The distribution of any random variable \(X\) can be described using its cumulative distribution function (CDF) \(F(x) = P(X \leq x)\). This represents the probability that \(X\) takes on a value up to and including \(x\). For a random event time \(T\), the CDF is \(F(t) = P(T \leq t)\), the probability that the event occurs prior to or at time \(t\), but not later than \(t\). In survival analysis, however, we typically work with the survival function \(S(t)\) which is the probability that an individual has survived past \(t\) (not yet experienced the event as of time \(t\)). This is the complement of the CDF – instead of the cumulative probability up to and including \(t\), it is the cumulative probability after \(t\). So \(S(t) = 1 - F(t) = P(T > t)\).
Example 7.1 (continued): The estimated survival function for the outcome preterm birth in the Natality teaching dataset is shown in Figure 7.2. The “event” is preterm birth, so “survival” past time \(t\) here means not yet having given birth as of time \(t\).
For example, the function value at \(t = 32\) weeks, \(S(32)\), is 0.976, indicating that the probability of “survival” (not yet having a preterm birth) past 32 weeks is 97.6%. Equivalently, only 2.4% of pregnancies resulted in a preterm birth prior to or at 32 weeks. The estimated survival function has a stair-step pattern. When reading a survival function at an event time where the function is drawn as a vertical line, the value of \(S(t)\) is at the bottom of the step.
Out of \(n = 2000\) pregnant women in this dataset, none experienced a preterm birth prior to gestational age 17 weeks, so \(S(t) = 1\) for all times up to 17 weeks, at which time there was one preterm birth. The function starts at 1 (100% no event) and drops by \(1/n\) at 17 weeks to \(1999 / 2000\), the proportion of individuals under observation who had not experienced a preterm birth as of that time.

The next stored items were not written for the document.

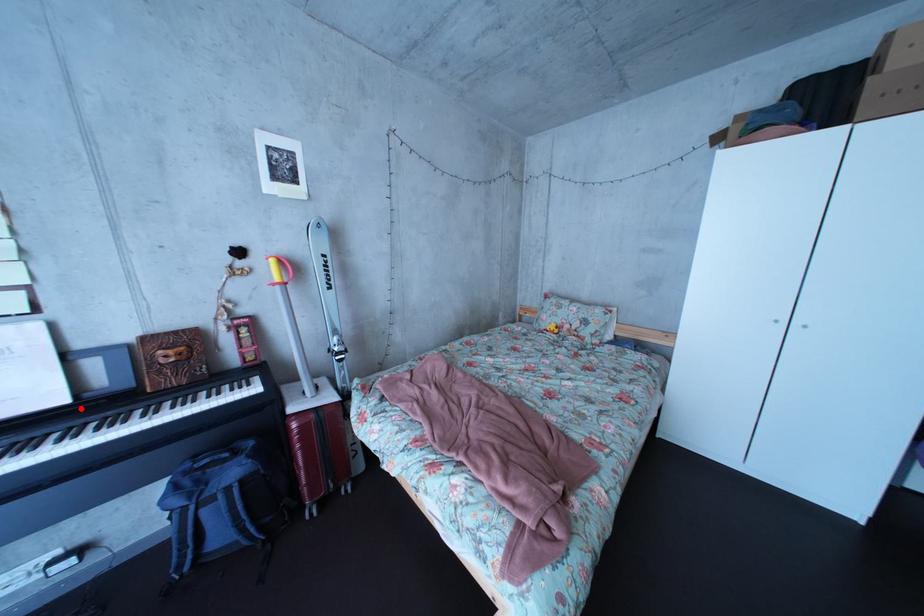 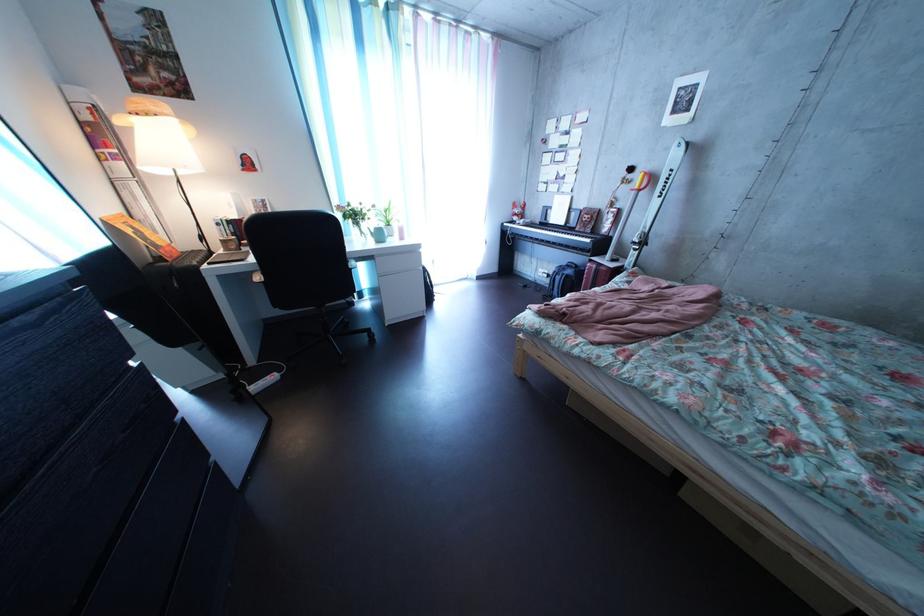 Find the pixel in the second image that matches the highlighted location in the first image.

(577, 232) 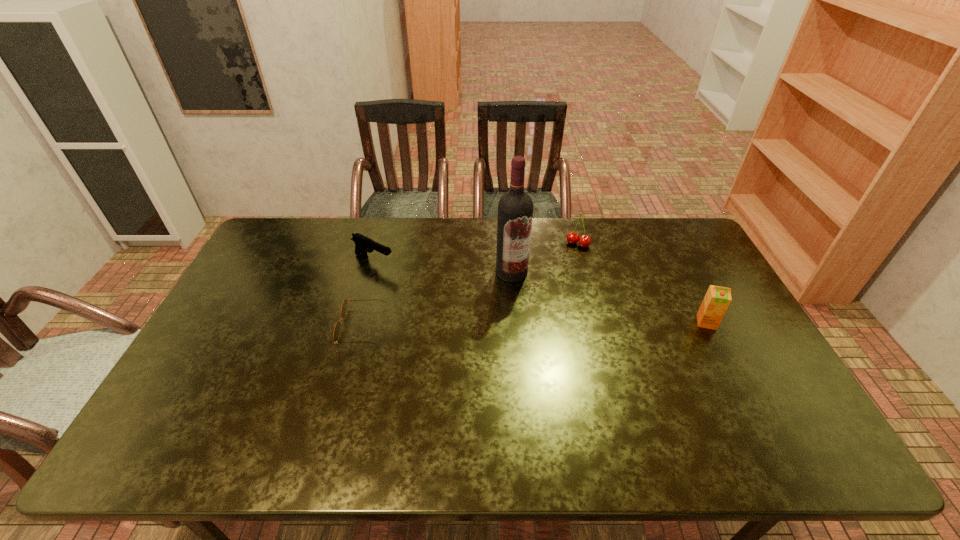 Where is `vacant space located 0.100m on the face of the shortest object`? This screenshot has width=960, height=540. vacant space located 0.100m on the face of the shortest object is located at coordinates (308, 326).

This screenshot has width=960, height=540. Find the location of `free location located on the back of the rightmost object`. free location located on the back of the rightmost object is located at coordinates (667, 245).

What are the coordinates of `vacant space located 0.250m on the front-facing side of the pistol` in the screenshot? It's located at (451, 297).

Identify the location of vacant space located on the front-facing side of the pistol. This screenshot has height=540, width=960. (451, 297).

Where is `blank space located on the front-facing side of the pistol`? blank space located on the front-facing side of the pistol is located at coordinates (428, 286).

Image resolution: width=960 pixels, height=540 pixels. Identify the location of free region located with the stems of the third tallest object pointing upwards. (545, 303).

Locate an element on the screen. This screenshot has height=540, width=960. free space located 0.260m with the stems of the third tallest object pointing upwards is located at coordinates (549, 295).

At what (x,y) coordinates should I click in order to perform the action: click on free space located with the stems of the third tallest object pointing upwards. Please return your answer as a coordinate pair (x, y). Looking at the image, I should click on (566, 264).

Find the location of a particular element. This screenshot has height=540, width=960. free spot located 0.380m on the label of the wine bottle is located at coordinates (524, 382).

Locate an element on the screen. The width and height of the screenshot is (960, 540). free space located 0.170m on the label of the wine bottle is located at coordinates (517, 322). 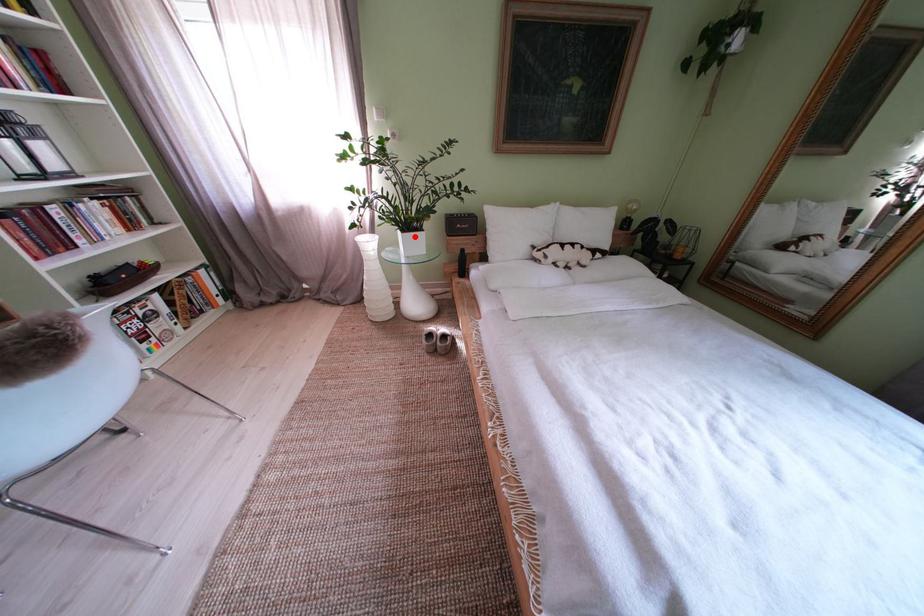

The survival function drops at each time when an event occurred. Plus signs in the plot indicate censored times. The survival function does not drop at censored times (unless there is an observed event at that time, as well), but censored times do influence the size of the drop at the next observed event time since they are no longer in the denominator (the “risk set”, discussed in Section 7.6). As time increases, moving left to right, the survival probability either stays the same or drops. At the end of the observation time, in this case at week 37 when the risk of preterm birth ends by definition, the remaining individuals have censored times and the estimated survival function beyond that day is not defined.
We will discuss in more detail how the survival function is estimated when we discuss the Kaplan-Meier method in Section 7.6.